[Start of Attachment]
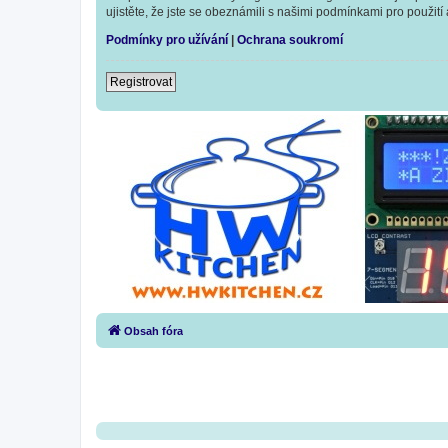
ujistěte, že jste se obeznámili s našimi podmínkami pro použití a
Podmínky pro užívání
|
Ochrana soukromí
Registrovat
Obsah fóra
[End of Attachment]
▶ _Assignment_
Copy out all the data exactly, skipping the pictures.

▶ _Output for this exercise_
ujistěte, že jste se obeznámili s našimi podmínkami pro použití a
Podmínky pro užívání
|
Ochrana soukromí
Registrovat
Obsah fóra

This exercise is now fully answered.